One of the tactics for harmonizing biblical and mythological accounts was the ancient interpretive technique of Euhemerus, who argued that myths were transformations of actual events involving human beings rather than gods. Samuel Bochart was a master of euhemerist speculation, relying on etymological connections to link mythology with biblical history. Combining these techniques, Bochart argued for a connection between Moses and Bacchus: “They were both born in Egypt, both rescued from water, and in due course both fled to Arabia. The dog who served as Bacchus’ devoted companion undoubtedly recalled Moses’ faithful follower Caleb (from kelev, the Hebrew for dog), while Bacchus’ nickname ‘bicornis’ (double-horned) derived from a mistranslation of Exodus 34.29.” 

In the mid-seventeenth century, Theophilus Gale offered a massive defense of the patristic claim that “the wisest of the Heathens stole their choisest Notions and Comtempations, both Philologic, and Philosophic, as wel Natural and Moral, as Divine, from the sacred Oracles.” Among the defenders of this view, he cites Josephus, Origin, Clement, Eusebius, Augustine, but also some lesser figures, both Protestant and Catholic: Steuchus Eugubinus and Ludovicus Vives among the Catholics, and Julius and Josef Scalinger, Serranus, Voffius, Sandford, Heinfius, Bochart, Hammond, Usher, Preston, Owen, and Stillingfleet among Protestants.

According to the Demonstratio Evangelica of 1679, written by Pierre-Daniel Huet, the various mythologies of the world represented so many disguised versions of the story of Moses: “The Egyptian Thoth, the Greek Hermes, the Roman Mercury, the German Wotan, the Gaul Tautates, Osiris, Bacchus, Adonis in Arabia where Moses sojourned, and many other gods, were all masquerades of Moses.” Distorted knowledge of the figure of Moses thus spread throughout the ancient world: “Emperor Julian, in his Hymn to the Sun, mentioned Monimus and Azizus, who were worshipped in Edessa, and Julian himself, quoting Iamblichus, claimed that Monimus is none other than Mercury. Huet noted that Abraham Ibn Ezra, in his commentary on Exodus, stated that Moses’ Egyptian name was Monios.

Like Bochart, Huet established the connections between Moses and the pagan gods, first of all, on superficial etymological similarities. From there, Huet traced the geographic movement of this transformed Moses: From Iran, Mosaicideas reached India, and some clues suggest relations between Hebrews and Eastern Asia. Similarly, since Athanasius Kircher, there had been speculations about possible contacts between China and Egypt.”

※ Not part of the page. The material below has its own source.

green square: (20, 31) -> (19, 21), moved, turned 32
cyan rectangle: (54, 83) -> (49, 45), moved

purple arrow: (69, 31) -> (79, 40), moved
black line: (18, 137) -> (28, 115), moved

This tradition collapsed in the eighteenth century, eroded by biblical criticism, Deism, and general skepticism about Christianity. It may, however, be ripe for a revival. As Jan Bremmer puts it (Greek Religion and Culture, the Bible and the Ancient Near East, xi), new scholarship offers a newly integrated ancient world: “Instead of a Mediterranean and Near East with closed borders, we can now see a world in which an individual area, such as Greece, might be advanced in one sphere, such as politics, but in another, such as literary, might be the grateful beneficiary.”  We can follow religious and mythical motifs as they travel from the east to Greece, and back, and intersect with Israel.  All in all, “attention to cultural and religious borrowing provides us with a much more exciting picture of the ancient world than we used to have.”